1.  `cummax` method: Return cumulative maximum over a DataFrame axis.
1.  `cummin` method: Return cumulative minimum over a DataFrame axis.
1.  `corr` method: Compute correlation of columns and generates pearson correlation by default.


Reference: 
1. https://pandas.pydata.org/pandas-docs/stable/generated/pandas.DataFrame.sum.html
1. https://pandas.pydata.org/pandas-docs/stable/generated/pandas.DataFrame.cumsum.html
1. https://pandas.pydata.org/pandas-docs/stable/generated/pandas.DataFrame.diff.html
1. https://pandas.pydata.org/pandas-docs/stable/generated/pandas.DataFrame.pct_change.html#pandas.DataFrame.pct_change
1. https://pandas.pydata.org/pandas-docs/stable/reference/api/pandas.DataFrame.cummax.html
1. https://pandas.pydata.org/pandas-docs/stable/reference/api/pandas.DataFrame.cummin.html
1. https://pandas.pydata.org/pandas-docs/stable/generated/pandas.DataFrame.corr.html

Use `sum` method to figure out the quantity of all orders.

In [61]:
order_pdf['Quantity'].sum()

The total quantity of all orders is 842.

Calculate cumulative sum of quantity using `cumsum`method.

In [64]:
order_pdf['Quantity'].cumsum()

The result shows that first two orders sold 194 items and first three orders have 282 and so on.

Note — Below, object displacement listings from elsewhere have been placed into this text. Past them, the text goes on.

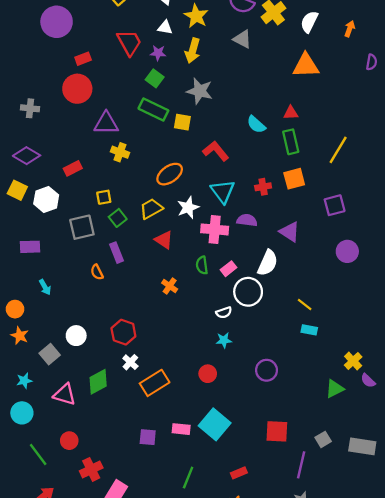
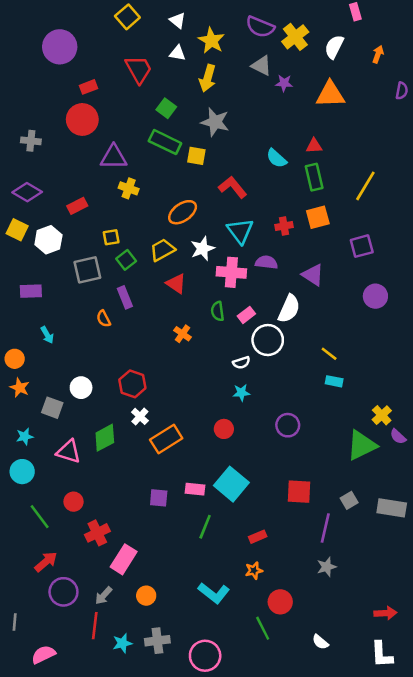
purple star: (158, 53) -> (284, 83), moved
gray square: (50, 354) -> (52, 408), turned -30
green triangle: (335, 389) -> (362, 445), size x1.5
green line: (188, 478) -> (205, 527), moved

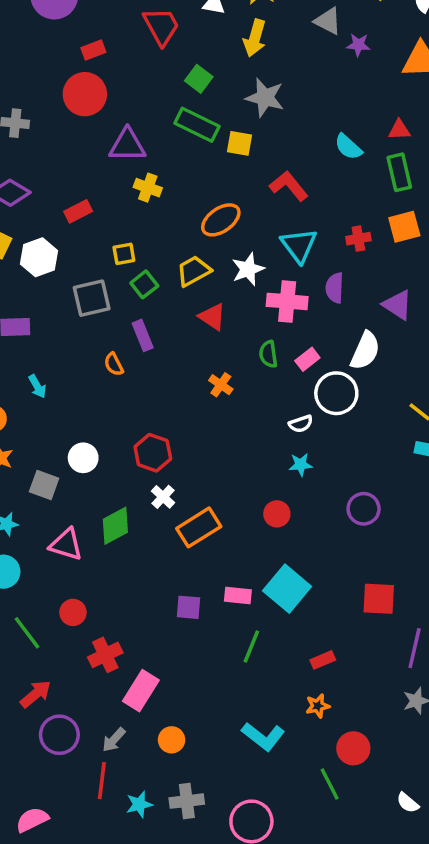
purple semicircle: (266, 262) -> (335, 288), turned -95

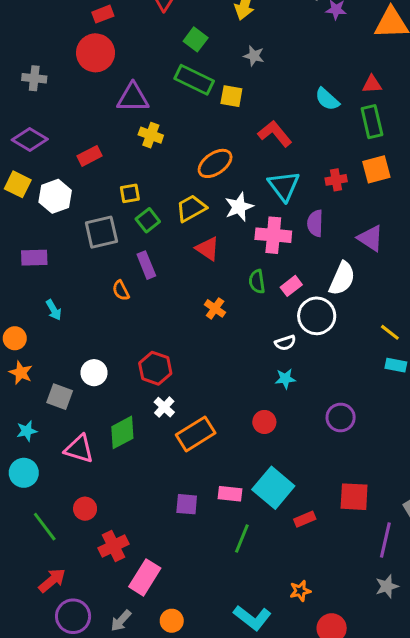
gray star: (265, 98) -> (254, 56), size x0.6
red rectangle: (323, 660) -> (305, 519), moved

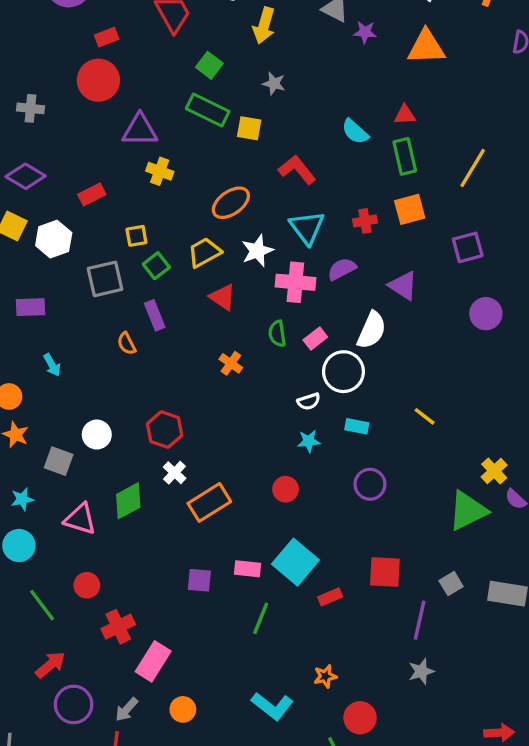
purple semicircle: (315, 223) -> (342, 269), turned 60
yellow line: (390, 332) -> (425, 416), moved
cyan rectangle: (396, 365) -> (357, 426), moved

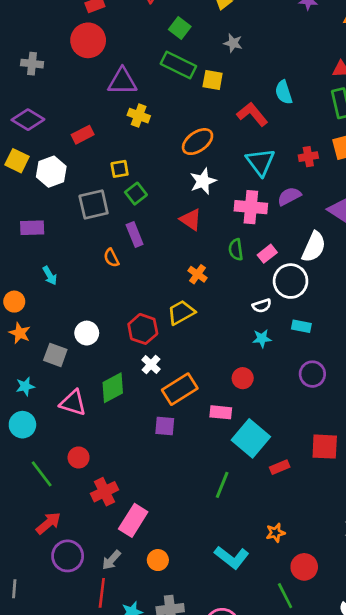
cyan semicircle: (355, 132) -> (284, 92), moved, turned 30
white star: (257, 251) -> (203, 181), moved
yellow trapezoid: (204, 252) -> (181, 313), moved
pink rectangle: (247, 569) -> (221, 412), moved
purple square: (199, 580) -> (165, 426), moved

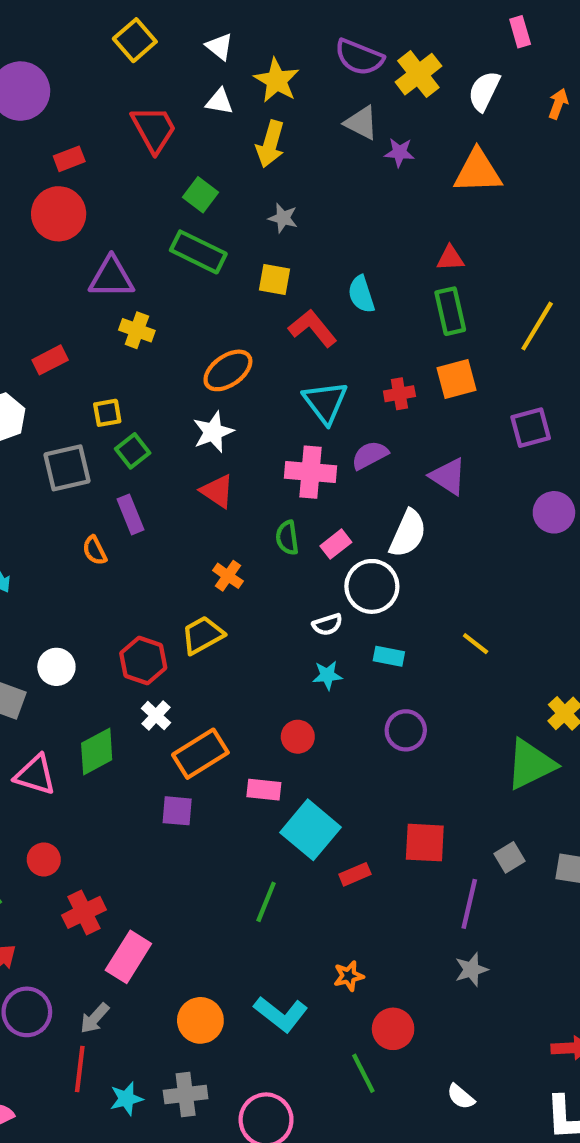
yellow square: (213, 80) -> (275, 279), moved
white star: (203, 181) -> (213, 432), moved
orange circle: (158, 560) -> (200, 1020), moved, size x1.4

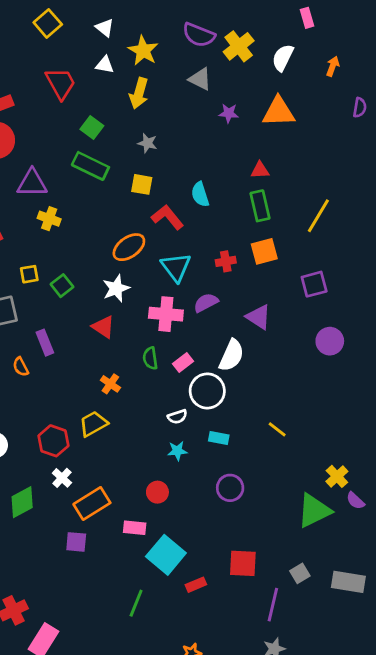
purple star: (399, 152) -> (229, 113), moved
orange ellipse: (228, 370) -> (129, 247), moved
white star: (213, 432) -> (116, 288), moved
green square: (133, 451) -> (62, 286), moved

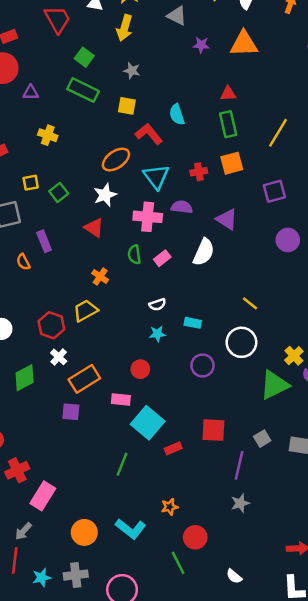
purple triangle: (32, 183) -> (31, 93), moved, size x0.6
purple semicircle: (206, 303) -> (182, 207), turned 35
white circle: (207, 391) -> (241, 342), moved
yellow line: (277, 429) -> (250, 303), moved

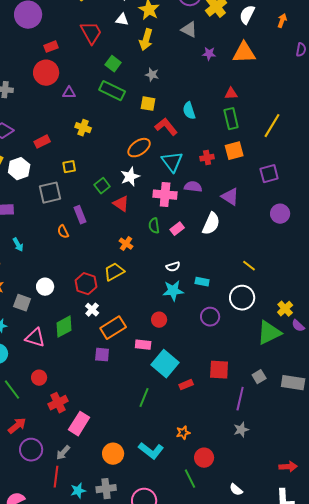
green square: (59, 192) -> (102, 186), moved
cyan star: (157, 334) -> (173, 291), size x1.5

Use `diff` method to calculate the difference in quantity between current order and previous order.

In [67]:
order_pdf['Quantity'].diff()

Notice that becuase there is no previous value for the first order to compare, the first result is `NaN` and the second order has 2 more items than the first order. The seventh order and the sixteenth order has remarkable increase in quantity ordered.

Calculate the difference in quantity between current order and previous N order by setting parameter `periods=N`.

In [70]:
order_pdf['Quantity'].diff(periods=2)

The result shows the third order has 8 less quantity sold than the first order. The first order and second order have no values to compare so the results are `NaN`.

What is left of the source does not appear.